Auch ernste Töne im Festgeschehen

Großen Zuspruch gab es beim Benefiz-Flohmarkt für die Opfer des Brandes im Wohnblock in Ueckermünde Ost. Er sei „hervorragend“ angenommen worden, sagte Organisator Carsten Seeger. Spielzeuge, Schulranzen und kleinere Elektrogeräte standen zur Auswahl. Kinder konnten sich darüber hinaus schminken lassen. 333 Euro kamen bei der Aktion laut Seeger zusammen. Die Einnahmen gehen direkt auf das Spendenkonto.

Allerdings kamen die Hafftage in abgespeckter Form nicht bei jedem Besucher gut an. Ein Urlauber aus Braunschweig ärgerte sich, weil er am Freitag um kurz nach 18 Uhr mit seiner Frau und seinen beiden Kindern das Gelände betreten wollte, aber Eintritt zahlen musste. Wäre die Familie ein paar Minuten früher gekommen, hätten sich diesen gespart – schließlich musste erst ab 18 Uhr bezahlt werden. Und das Eintrittsbändchen galt auch für den Samstagabend.

Eröffnet wurden die „Hafftage light“ mit neun Salutschüssen der Ueckermünder Ehrengarde und der Ankunft des polnischen Marineschiffs „Orp Bukowo“ in den Stadthafen schon am Freitagmittag. Zahlreiche Besucher nutzten das Wochenende, um den 37 Meter langen und acht Meter breiten Marinesucher zu besichtigen.
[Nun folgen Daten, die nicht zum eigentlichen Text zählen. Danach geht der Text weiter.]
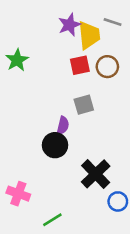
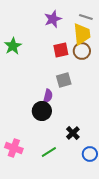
yellow trapezoid: (89, 35) -> (82, 34), moved
black cross: (96, 174) -> (73, 133), size x0.6
green line: (52, 220) -> (49, 152), moved

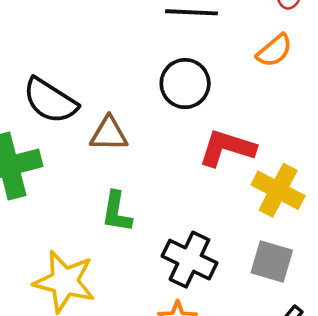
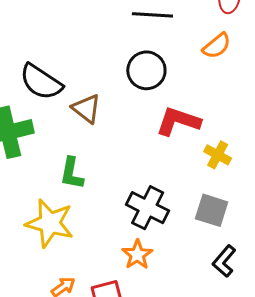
brown triangle: (109, 134) -> (86, 109), turned 36
yellow cross: (278, 190) -> (218, 155), size x0.7
green L-shape: (117, 212) -> (72, 173), moved

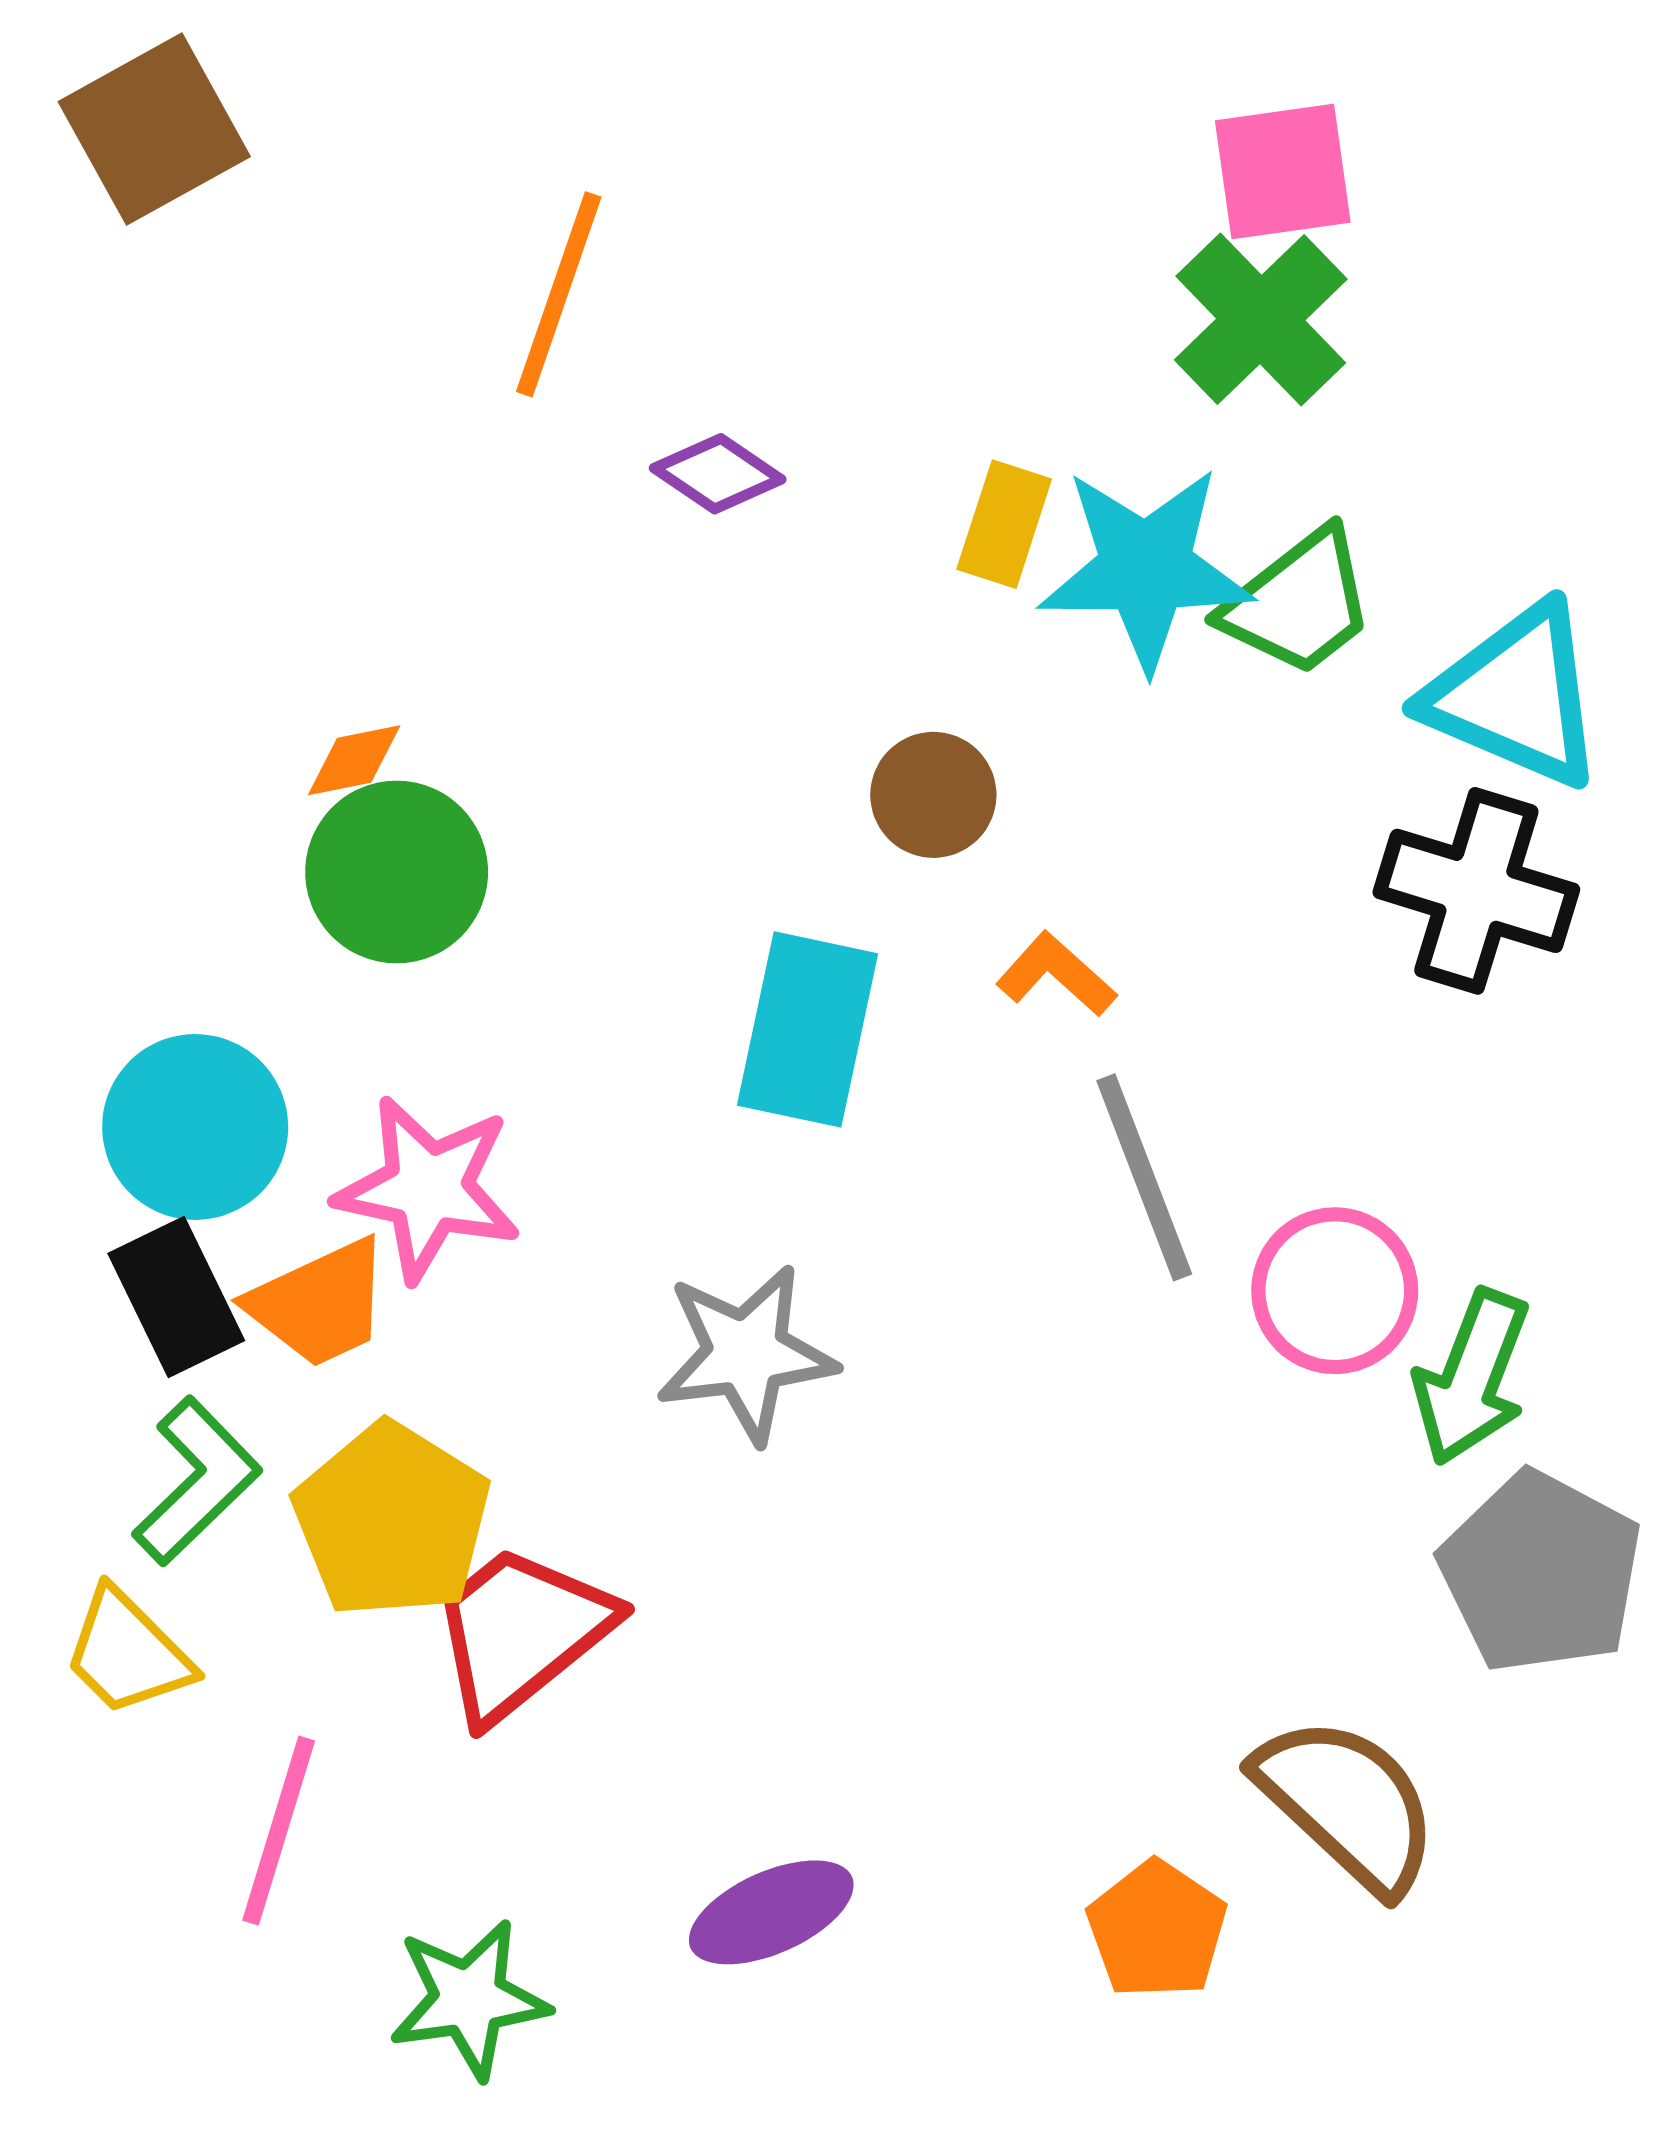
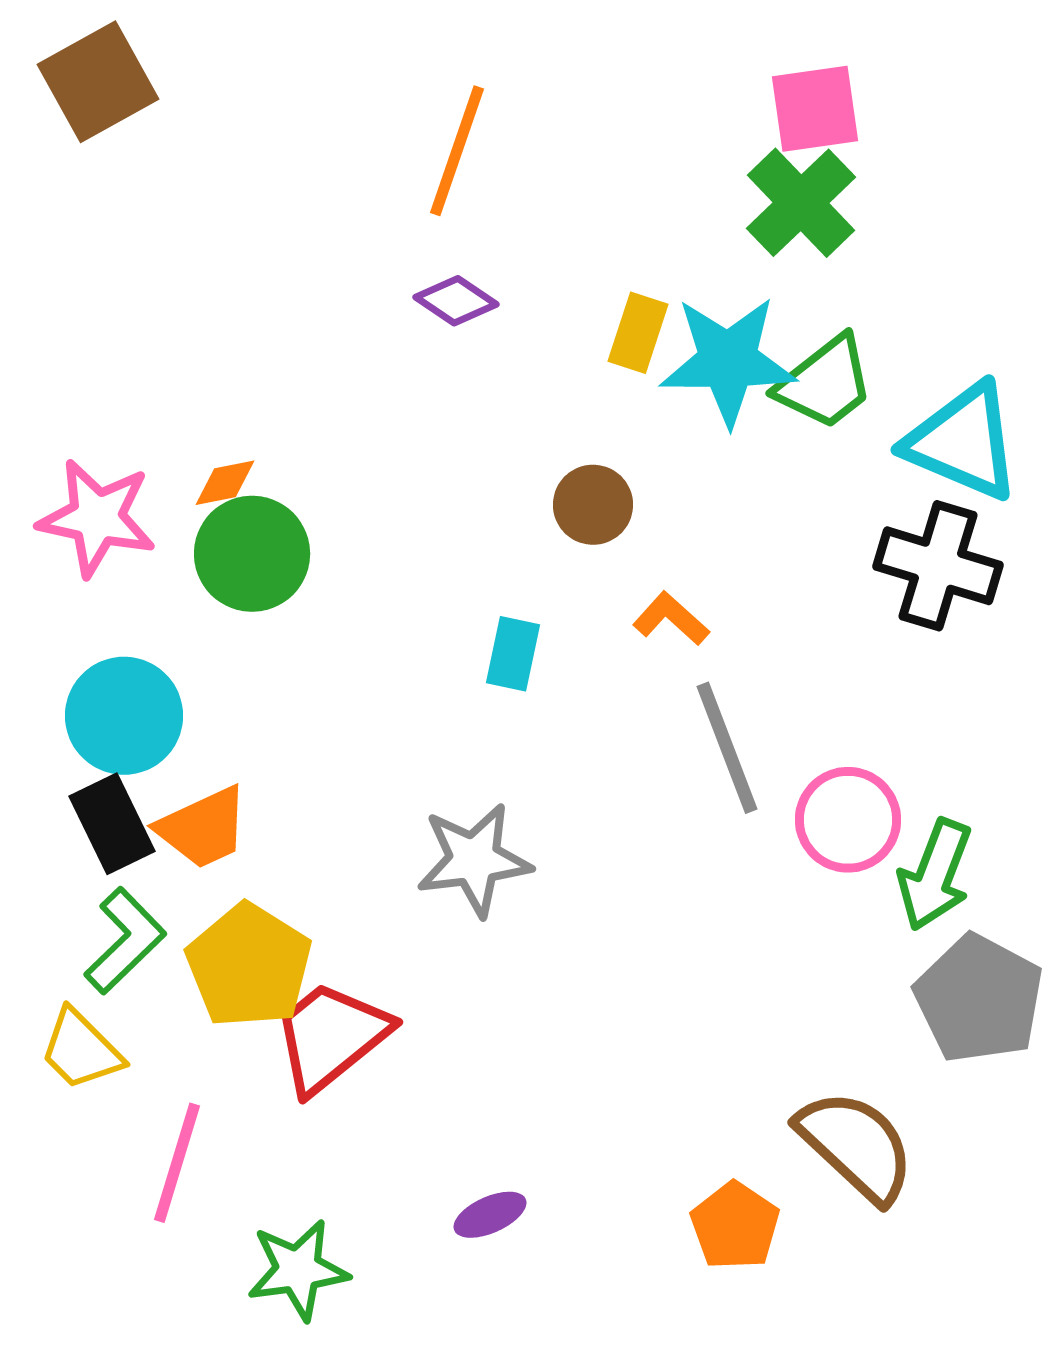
orange line: (559, 294) -> (457, 151), moved
cyan rectangle: (807, 1029) -> (513, 654), size x0.6
pink star: (428, 1188) -> (97, 518), moved
purple ellipse: (771, 1912) -> (490, 1215), size x0.7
Das erwartete Verkehrschaos blieb indes aus. Zum Glück: Ueckermündes Vize-Bürgermeister Joachim Trikojat hatte bereits damit gerechnet, dass die Nerven bei den Autofahrern blank liegen würden. Viele Besucher nutzten öffentliche Parkplätze an der Bahnstation Stadthafen und in der Straße Am Ueckerdamm.